• TASK DESCRIPTION: All the records below must be returned exactly as they stand.

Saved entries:

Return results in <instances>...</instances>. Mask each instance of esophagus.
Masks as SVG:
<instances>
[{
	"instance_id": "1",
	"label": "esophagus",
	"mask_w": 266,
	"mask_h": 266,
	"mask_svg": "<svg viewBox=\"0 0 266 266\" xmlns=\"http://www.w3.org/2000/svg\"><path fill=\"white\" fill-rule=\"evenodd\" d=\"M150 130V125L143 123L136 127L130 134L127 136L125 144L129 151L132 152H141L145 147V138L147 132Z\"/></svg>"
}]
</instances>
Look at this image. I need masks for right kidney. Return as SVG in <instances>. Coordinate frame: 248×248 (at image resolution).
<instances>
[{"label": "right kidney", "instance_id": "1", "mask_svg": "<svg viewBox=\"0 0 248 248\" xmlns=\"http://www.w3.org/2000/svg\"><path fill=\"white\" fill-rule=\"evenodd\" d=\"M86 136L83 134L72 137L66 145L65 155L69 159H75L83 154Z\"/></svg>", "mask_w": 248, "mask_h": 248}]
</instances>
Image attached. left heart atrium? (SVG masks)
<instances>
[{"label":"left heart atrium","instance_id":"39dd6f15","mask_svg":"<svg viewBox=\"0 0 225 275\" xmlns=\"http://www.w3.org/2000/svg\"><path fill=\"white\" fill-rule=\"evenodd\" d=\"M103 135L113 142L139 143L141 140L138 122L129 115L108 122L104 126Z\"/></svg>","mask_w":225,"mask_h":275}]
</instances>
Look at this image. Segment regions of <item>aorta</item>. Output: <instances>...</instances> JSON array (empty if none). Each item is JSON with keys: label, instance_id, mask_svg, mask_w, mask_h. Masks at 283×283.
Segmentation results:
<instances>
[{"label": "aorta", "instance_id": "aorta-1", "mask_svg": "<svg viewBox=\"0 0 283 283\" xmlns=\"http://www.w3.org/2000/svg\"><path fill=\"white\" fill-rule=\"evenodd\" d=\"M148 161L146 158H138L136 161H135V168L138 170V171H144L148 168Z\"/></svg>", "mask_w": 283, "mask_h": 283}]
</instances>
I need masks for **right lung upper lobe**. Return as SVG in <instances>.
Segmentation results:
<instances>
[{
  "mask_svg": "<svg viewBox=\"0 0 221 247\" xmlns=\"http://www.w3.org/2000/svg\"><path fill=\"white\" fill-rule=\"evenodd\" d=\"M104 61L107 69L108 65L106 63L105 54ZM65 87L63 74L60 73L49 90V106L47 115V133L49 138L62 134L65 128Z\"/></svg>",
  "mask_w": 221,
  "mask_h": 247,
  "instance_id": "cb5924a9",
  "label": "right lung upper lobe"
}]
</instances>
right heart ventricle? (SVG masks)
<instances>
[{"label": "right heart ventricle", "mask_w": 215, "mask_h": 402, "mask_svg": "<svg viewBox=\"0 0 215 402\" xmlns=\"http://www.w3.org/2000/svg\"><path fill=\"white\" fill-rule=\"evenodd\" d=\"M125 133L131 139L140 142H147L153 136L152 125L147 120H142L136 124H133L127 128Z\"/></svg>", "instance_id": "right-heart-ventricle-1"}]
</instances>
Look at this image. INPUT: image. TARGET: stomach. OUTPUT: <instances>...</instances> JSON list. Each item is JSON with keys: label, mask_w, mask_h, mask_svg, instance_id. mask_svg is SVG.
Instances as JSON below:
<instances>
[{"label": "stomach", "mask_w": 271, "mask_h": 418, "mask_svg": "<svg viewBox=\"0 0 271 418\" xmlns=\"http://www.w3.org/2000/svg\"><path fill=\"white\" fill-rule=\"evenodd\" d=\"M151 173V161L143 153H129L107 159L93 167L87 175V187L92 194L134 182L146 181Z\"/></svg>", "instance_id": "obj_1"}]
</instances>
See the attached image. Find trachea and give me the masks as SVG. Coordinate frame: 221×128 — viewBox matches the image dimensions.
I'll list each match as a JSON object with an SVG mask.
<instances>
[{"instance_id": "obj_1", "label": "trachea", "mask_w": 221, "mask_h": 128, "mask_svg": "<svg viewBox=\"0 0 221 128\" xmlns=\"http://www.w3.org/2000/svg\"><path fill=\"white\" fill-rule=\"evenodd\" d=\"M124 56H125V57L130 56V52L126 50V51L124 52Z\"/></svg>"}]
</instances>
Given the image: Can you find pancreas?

• SOLUTION TO THIS TASK:
Return results in <instances>...</instances>. Mask each instance of esophagus.
Masks as SVG:
<instances>
[{
	"instance_id": "1",
	"label": "esophagus",
	"mask_w": 266,
	"mask_h": 266,
	"mask_svg": "<svg viewBox=\"0 0 266 266\" xmlns=\"http://www.w3.org/2000/svg\"><path fill=\"white\" fill-rule=\"evenodd\" d=\"M150 130V125L143 123L136 127L130 134L127 136L125 144L129 151L132 152H141L145 147V138L147 132Z\"/></svg>"
}]
</instances>
Look at this image. I need masks for right kidney. Return as SVG in <instances>. Coordinate frame: 248×248 (at image resolution).
<instances>
[{"label": "right kidney", "instance_id": "1", "mask_svg": "<svg viewBox=\"0 0 248 248\" xmlns=\"http://www.w3.org/2000/svg\"><path fill=\"white\" fill-rule=\"evenodd\" d=\"M86 136L83 134L72 137L66 145L65 155L69 159H75L83 154Z\"/></svg>", "mask_w": 248, "mask_h": 248}]
</instances>
Image attached. left heart atrium? (SVG masks)
<instances>
[{"label":"left heart atrium","instance_id":"39dd6f15","mask_svg":"<svg viewBox=\"0 0 225 275\" xmlns=\"http://www.w3.org/2000/svg\"><path fill=\"white\" fill-rule=\"evenodd\" d=\"M103 135L113 142L139 143L141 140L138 122L129 115L108 122L104 126Z\"/></svg>","mask_w":225,"mask_h":275}]
</instances>
Look at this image. Segment regions of <item>aorta</item>. Output: <instances>...</instances> JSON array (empty if none). Each item is JSON with keys: label, instance_id, mask_svg, mask_w, mask_h. Masks at 283×283.
Segmentation results:
<instances>
[{"label": "aorta", "instance_id": "aorta-1", "mask_svg": "<svg viewBox=\"0 0 283 283\" xmlns=\"http://www.w3.org/2000/svg\"><path fill=\"white\" fill-rule=\"evenodd\" d=\"M148 161L146 158H138L136 161H135V168L138 170V171H144L148 168Z\"/></svg>", "mask_w": 283, "mask_h": 283}]
</instances>
I need masks for **right lung upper lobe**. Return as SVG in <instances>.
Segmentation results:
<instances>
[{
  "mask_svg": "<svg viewBox=\"0 0 221 247\" xmlns=\"http://www.w3.org/2000/svg\"><path fill=\"white\" fill-rule=\"evenodd\" d=\"M104 61L107 69L108 65L106 63L105 54ZM65 87L63 74L60 73L49 90V106L47 115V133L49 138L62 134L65 128Z\"/></svg>",
  "mask_w": 221,
  "mask_h": 247,
  "instance_id": "cb5924a9",
  "label": "right lung upper lobe"
}]
</instances>
right heart ventricle? (SVG masks)
<instances>
[{"label": "right heart ventricle", "mask_w": 215, "mask_h": 402, "mask_svg": "<svg viewBox=\"0 0 215 402\" xmlns=\"http://www.w3.org/2000/svg\"><path fill=\"white\" fill-rule=\"evenodd\" d=\"M125 133L131 139L140 142H147L153 136L152 125L147 120H142L136 124H133L127 128Z\"/></svg>", "instance_id": "right-heart-ventricle-1"}]
</instances>
Look at this image. INPUT: image. TARGET: stomach. OUTPUT: <instances>...</instances> JSON list. Each item is JSON with keys: label, mask_w, mask_h, mask_svg, instance_id. mask_svg is SVG.
Instances as JSON below:
<instances>
[{"label": "stomach", "mask_w": 271, "mask_h": 418, "mask_svg": "<svg viewBox=\"0 0 271 418\" xmlns=\"http://www.w3.org/2000/svg\"><path fill=\"white\" fill-rule=\"evenodd\" d=\"M151 173V161L143 153H129L107 159L93 167L87 175V187L92 194L134 182L146 181Z\"/></svg>", "instance_id": "obj_1"}]
</instances>
See the attached image. Find trachea and give me the masks as SVG. Coordinate frame: 221×128 — viewBox matches the image dimensions.
I'll list each match as a JSON object with an SVG mask.
<instances>
[{"instance_id": "obj_1", "label": "trachea", "mask_w": 221, "mask_h": 128, "mask_svg": "<svg viewBox=\"0 0 221 128\" xmlns=\"http://www.w3.org/2000/svg\"><path fill=\"white\" fill-rule=\"evenodd\" d=\"M124 56H125V57L130 56V52L126 50V51L124 52Z\"/></svg>"}]
</instances>
Given the image: Can you find pancreas?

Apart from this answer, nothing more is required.